* **TASK OBJECTIVE**:
Below are some records. Write out the line that contains "pecinta MotoGPTM untuk" and all lines after it, exactly, but not the pictures.

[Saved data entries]
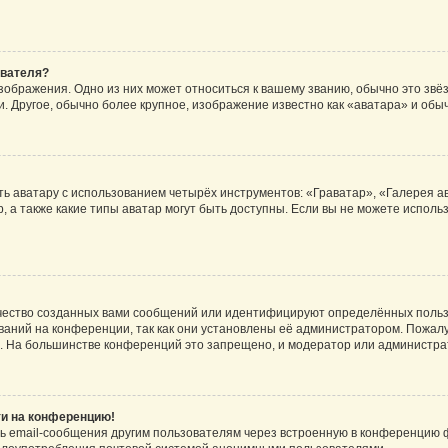
ователя?
зображения. Одно из них может относиться к вашему званию, обычно это звёзд
. Другое, обычно более крупное, изображение известно как «аватара» и обы
ь аватару с использованием четырёх инструментов: «Граватар», «Галерея а
, а также какие типы аватар могут быть доступны. Если вы не можете испол
чество созданных вами сообщений или идентифицируют определённых польз
аний на конференции, так как они установлены её администратором. Пожал
е. На большинстве конференций это запрещено, и модератор или администра
ти на конференцию!
ь email-сообщения другим пользователям через встроенную в конференцию ф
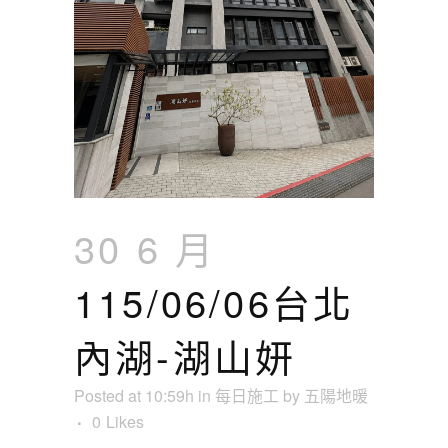
30 6 月
115/06/06台北
內湖-湖山妍
Posted at 10:59h
in
每日施工
by
五陽地暖
0
Likes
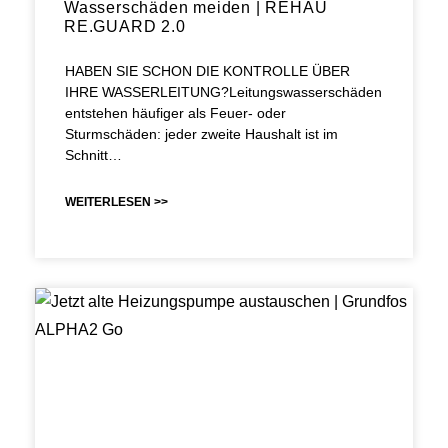
Wasserschäden meiden | REHAU
RE.GUARD 2.0
HABEN SIE SCHON DIE KONTROLLE ÜBER
IHRE WASSERLEITUNG?Leitungswasserschäden
entstehen häufiger als Feuer- oder
Sturmschäden: jeder zweite Haushalt ist im
Schnitt…
WEITERLESEN >>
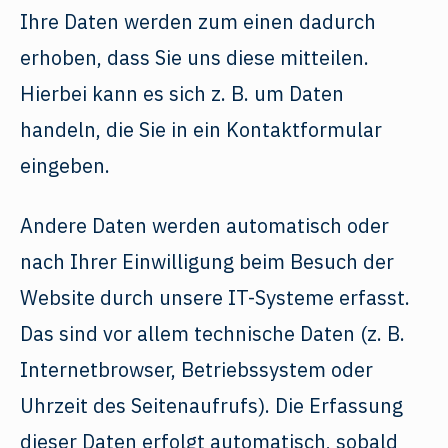
Ihre Daten werden zum einen dadurch
erhoben, dass Sie uns diese mitteilen.
Hierbei kann es sich z. B. um Daten
handeln, die Sie in ein Kontaktformular
eingeben.
Andere Daten werden automatisch oder
nach Ihrer Einwilligung beim Besuch der
Website durch unsere IT-Systeme erfasst.
Das sind vor allem technische Daten (z. B.
Internetbrowser, Betriebssystem oder
Uhrzeit des Seitenaufrufs). Die Erfassung
dieser Daten erfolgt automatisch, sobald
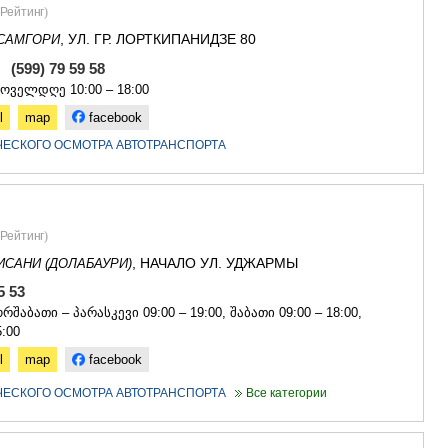
САЧХЕРЕ
Рейтинг
)
ТКИБУЛИ
, УЛ. ГР. ЛОРТКИПАНИДЗЕ 80
САМГОРИ
КУТАИСИ
ЦКАЛТУБО
, (599) 79 59 58
ЧИАТУРА
ყოველდღე 10:00 – 18:00
ХАРАГАУЛ
l
map
facebook
ХОНИ
ЧЕСКОГО ОСМОТРА АВТОТРАНСПОРТА
КАХЕТИЯ
АХМЕТА
ГУРДЖАА
ДЕДОПЛИ
ТЕЛАВИ
Рейтинг
)
ЛАГОДЕХИ
, НАЧАЛО УЛ. УДЖАРМЫ
ИСАНИ (ДОЛАБАУРИ)
САГАРЕД
СИГНАГИ
55 53
КВАРЕЛИ
რშაბათი – პარასკევი 09:00 – 19:00, შაბათი 09:00 – 18:00,
ЦНОРИ
5:00
МЦХЕТА-МТ
l
map
facebook
ДУШЕТИ
ТИАНЕТИ
ЧЕСКОГО ОСМОТРА АВТОТРАНСПОРТА
Все категории
МЦХЕТА
СТЕПАНЦМ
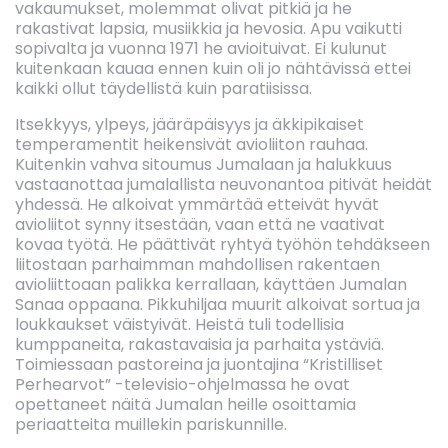
vakaumukset, molemmat olivat pitkiä ja he
rakastivat lapsia, musiikkia ja hevosia. Apu vaikutti
sopivalta ja vuonna 1971 he avioituivat. Ei kulunut
kuitenkaan kauaa ennen kuin oli jo nähtävissä ettei
kaikki ollut täydellistä kuin paratiisissa.
Itsekkyys, ylpeys, jääräpäisyys ja äkkipikaiset
temperamentit heikensivät avioliiton rauhaa.
Kuitenkin vahva sitoumus Jumalaan ja halukkuus
vastaanottaa jumalallista neuvonantoa pitivät heidät
yhdessä. He alkoivat ymmärtää etteivät hyvät
avioliitot synny itsestään, vaan että ne vaativat
kovaa työtä. He päättivät ryhtyä työhön tehdäkseen
liitostaan parhaimman mahdollisen rakentaen
avioliittoaan palikka kerrallaan, käyttäen Jumalan
Sanaa oppaana. Pikkuhiljaa muurit alkoivat sortua ja
loukkaukset väistyivät. Heistä tuli todellisia
kumppaneita, rakastavaisia ja parhaita ystäviä.
Toimiessaan pastoreina ja juontajina “Kristilliset
Perhearvot” -televisio-ohjelmassa he ovat
opettaneet näitä Jumalan heille osoittamia
periaatteita muillekin pariskunnille.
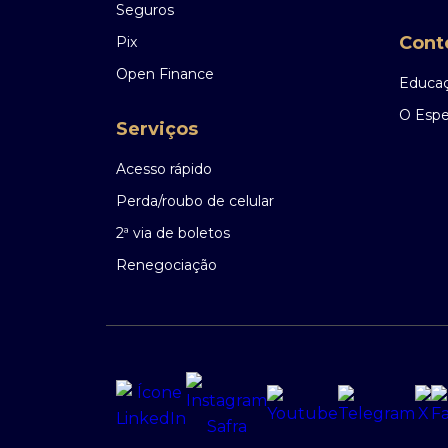
Seguros
Cont
Pix
Open Finance
Educaç
O Espec
Serviços
Acesso rápido
Perda/roubo de celular
2ª via de boletos
Renegociação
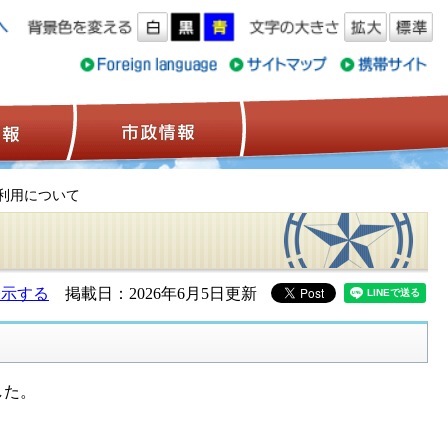
ス情報
観光情報
市政情報
利用について
表示する
掲載日：2026年6月5日更新
した。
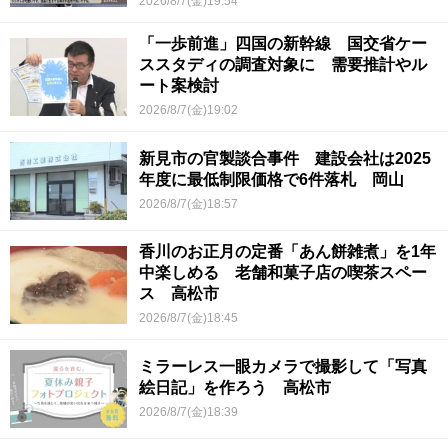
2026/8/7(金)19:54
「一歩前進」四国の新幹線 国交省ケー
ススタディの調査対象に 需要推計やル
ート案検討
2026/8/7(金)19:02
新見市の官製談合事件 建設会社は2025
年度に最低制限価格で6件落札 岡山
2026/8/7(金)18:57
香川のお正月の定番「あん餅雑煮」を1年
中楽しめる 老舗和菓子店の喫茶スペー
ス 高松市
2026/8/7(金)18:45
ミラーレス一眼カメラで撮影して「写真
絵日記」を作ろう 高松市
2026/8/7(金)18:39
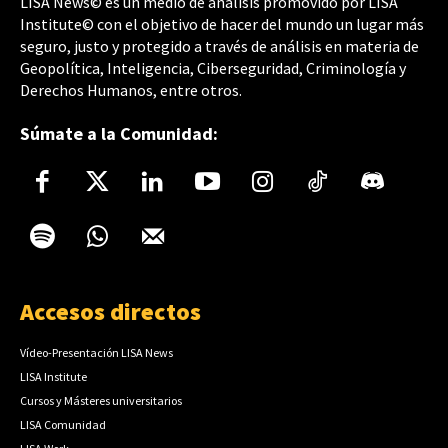
LISA News© es un medio de análisis promovido por LISA
Institute© con el objetivo de hacer del mundo un lugar más
seguro, justo y protegido a través de análisis en materia de
Geopolítica, Inteligencia, Ciberseguridad, Criminología y
Derechos Humanos, entre otros.
Súmate a la Comunidad:
Accesos directos
Vídeo-Presentación LISA News
LISA Institute
Cursos y Másteres universitarios
LISA Comunidad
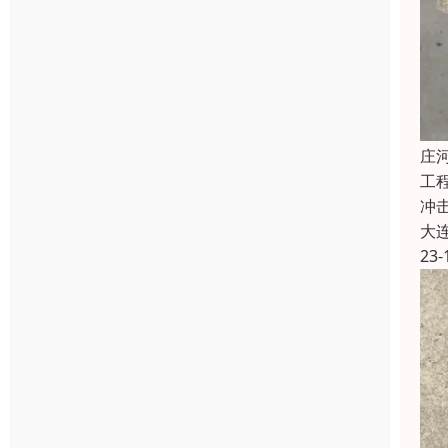
庄
工
冲
大
23-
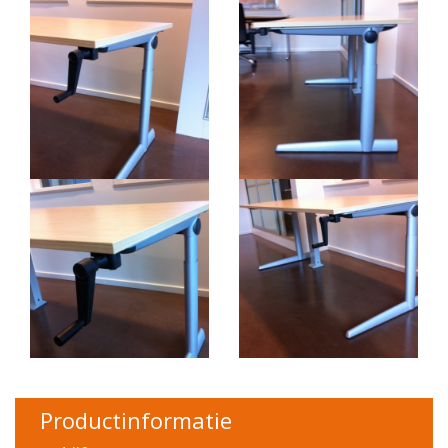
Productinformatie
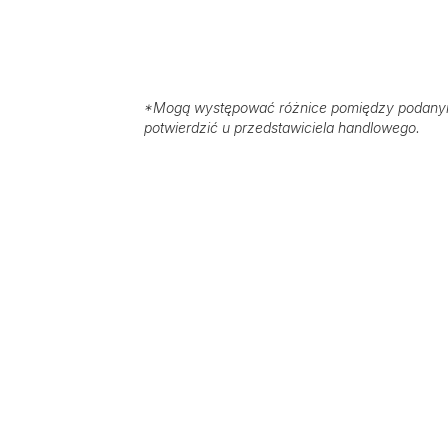
*
Mogą występować różnice pomiędzy podanymi
potwierdzić u przedstawiciela handlowego.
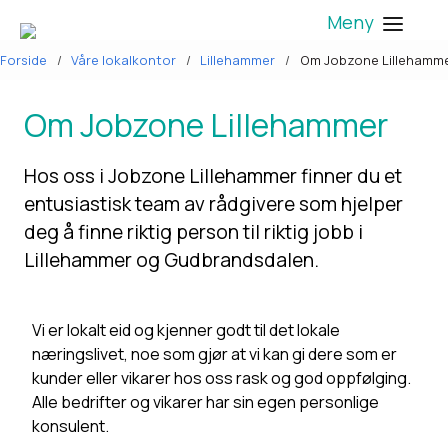
Meny
Forside
Våre lokalkontor
Lillehammer
Om Jobzone Lillehamm
Om Jobzone Lillehammer
Hos oss i Jobzone Lillehammer finner du et
entusiastisk team av rådgivere som hjelper
deg å finne riktig person til riktig jobb i
Lillehammer og Gudbrandsdalen.
Vi er lokalt eid og kjenner godt til det lokale
næringslivet, noe som gjør at vi kan gi dere som er
kunder eller vikarer hos oss rask og god oppfølging.
Alle bedrifter og vikarer har sin egen personlige
konsulent.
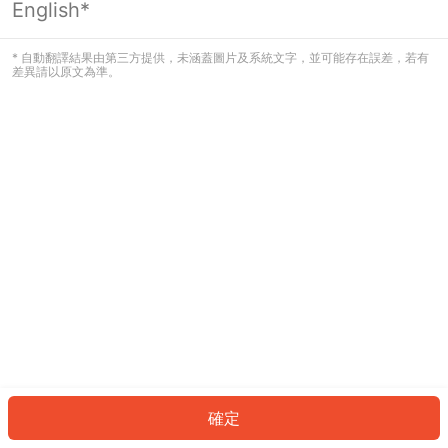
English*
發生錯誤！請登入並再試一次或回到主
頁。
* 自動翻譯結果由第三方提供，未涵蓋圖片及系統文字，並可能存在誤差，若有
差異請以原文為準。
登入
返回首頁
確定
ID: 7829f7cf772-8e31-4ecf-93a2-99c97ce69550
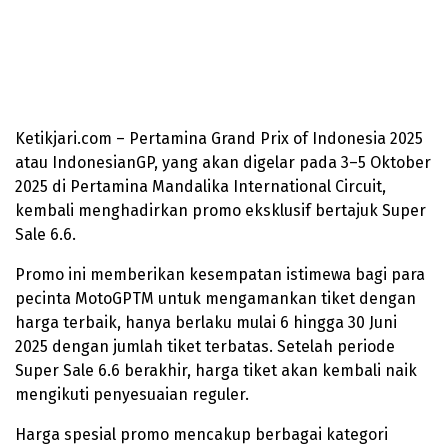
Ketikjari.com – Pertamina Grand Prix of Indonesia 2025
atau IndonesianGP, yang akan digelar pada 3–5 Oktober
2025 di Pertamina Mandalika International Circuit,
kembali menghadirkan promo eksklusif bertajuk Super
Sale 6.6.
Promo ini memberikan kesempatan istimewa bagi para
pecinta MotoGPTM untuk mengamankan tiket dengan
harga terbaik, hanya berlaku mulai 6 hingga 30 Juni
2025 dengan jumlah tiket terbatas. Setelah periode
Super Sale 6.6 berakhir, harga tiket akan kembali naik
mengikuti penyesuaian reguler.
Harga spesial promo mencakup berbagai kategori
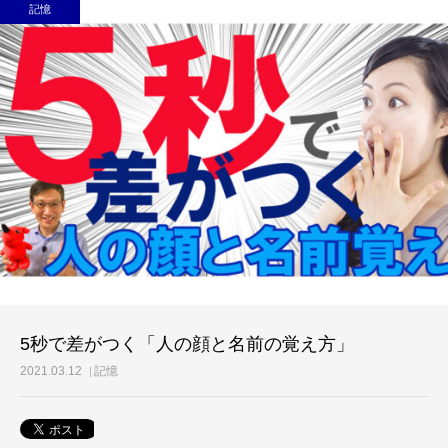
記憶
5秒で差がつく「人の顔と名前の覚え方」
2021.03.12
記憶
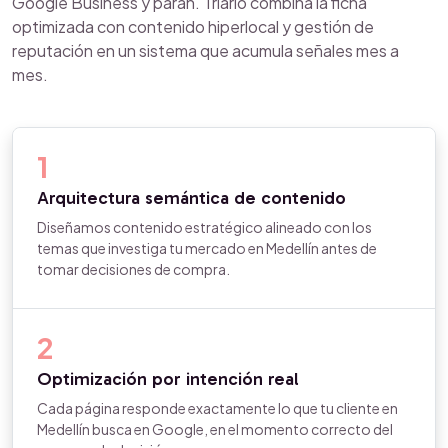
Google Business y paran. Triario combina la ficha
optimizada con contenido hiperlocal y gestión de
reputación en un sistema que acumula señales mes a
mes.
1
Arquitectura semántica de contenido
Diseñamos contenido estratégico alineado con los
temas que investiga tu mercado en Medellín antes de
tomar decisiones de compra.
2
Optimización por intención real
Cada página responde exactamente lo que tu cliente en
Medellín busca en Google, en el momento correcto del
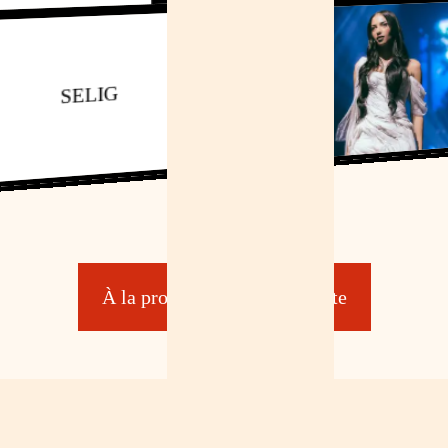
SELIG
À la programmation complète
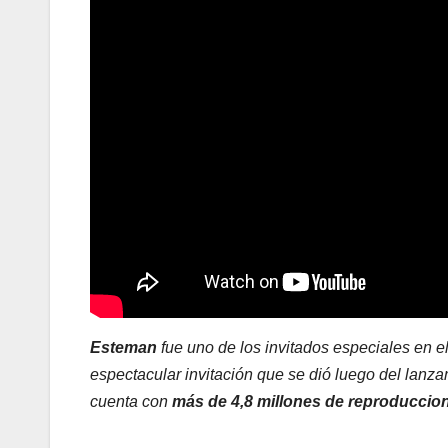
Esteman
fue uno de los invitados especiales en e
espectacular invitación que se dió luego del lanz
cuenta con
más de 4,8 millones de reproduccio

* **ANSWER TO THE PROBLEM**:
pecinta MotoGPTM untuk mengamankan tiket dengan
harga terbaik, hanya berlaku mulai 6 hingga 30 Juni
2025 dengan jumlah tiket terbatas. Setelah periode
Super Sale 6.6 berakhir, harga tiket akan kembali naik
mengikuti penyesuaian reguler.
Harga spesial promo mencakup berbagai kategori
記憶
5秒で差がつく「人の顔と名前の覚え方」
2021.03.12
記憶
Google Business y paran. Triario combina la ficha
optimizada con contenido hiperlocal y gestión de
reputación en un sistema que acumula señales mes a
mes.
1
Arquitectura semántica de contenido
Diseñamos contenido estratégico alineado con los
temas que investiga tu mercado en Medellín antes de
tomar decisiones de compra.
2
Optimización por intención real
Cada página responde exactamente lo que tu cliente en
Medellín busca en Google, en el momento correcto del
SELIG
À la programmation complète
Esteman
fue uno de los invitados especiales en e
espectacular invitación que se dió luego del lanz
cuenta con
más de 4,8 millones de reproduccio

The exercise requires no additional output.